Education Matters: Surviving the dreaded faculty meeting

Editor's Note: Numerous instances of plagiarism have been discovered in Dan Kimber’s “Education Matters” column, which ran in the News- Press from September 2003 to September 2011. In those columns where plagiarism has been found, a For the Record specifying the details will be appended to the piece.

I consider myself fairly knowledgeable on the subject of group dynamics of children when they are assembled at a time and in a place that is not necessarily of their choosing — like, for instance, in a classroom.

I am less of an expert when grown-ups gather under similar circumstances, like at a faculty meeting, but I do see some interesting parallels.

We teachers, if I may speak for a good number of us, generally dread faculty meetings. They happen once a month, regardless of whether there is something that we need to talk about. The topics covered are often hastily prepared to fill the required hour and a half with announcements that could have been easily dispensed with during the regular working hours. Be that as it may, we dutifully and regularly gather together for our “professional collaboration,” leaning toward the exit before we even sit down.

There are a number of things I miss about teaching now that I’m retired, but sitting through faculty meetings is definitely not one of them. I can still picture a room full of rolled eyeballs (“Why does she insist on asking questions at the end of each meeting, prolonging our agony?”), clock watchers (“Get me out of here”), as well as a bunch of adults acting up like the kids they just got through teaching.

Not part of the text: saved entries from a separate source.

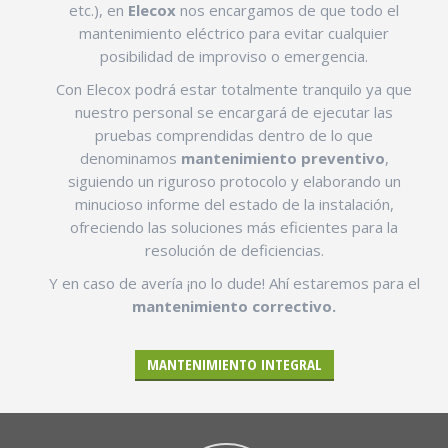
etc.), en
Elecox
nos encargamos de que todo el
mantenimiento eléctrico para evitar cualquier
posibilidad de improviso o emergencia.
Con Elecox podrá estar totalmente tranquilo ya que
nuestro personal se encargará de ejecutar las
pruebas comprendidas dentro de lo que
denominamos
mantenimiento preventivo
,
siguiendo un riguroso protocolo y elaborando un
minucioso informe del estado de la instalación,
ofreciendo las soluciones más eficientes para la
resolución de deficiencias.
Y en caso de avería ¡no lo dude! Ahí estaremos para el
mantenimiento correctivo.
MANTENIMIENTO INTEGRAL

Sitting together and joking with friends, talking during a presentation, drawing pictures, grading papers, passing notes, making wise cracks, nodding off — anything but pay attention to yet another Power Point presentation of statistical charts, or an administrator droning on about tardy policy or some other subject of equally compelling interest.

There were meetings where we teachers were made to draw pictures in little groups about what we wanted our school to look like, and on another occasion we jotted down creative ideas on paper plates, and then, on cue, flew them across the room for others to intercept and “catch the idea.” I can’t begin to recount the many, many hours spent in “professional collaboration” that were utter and complete wastes of time.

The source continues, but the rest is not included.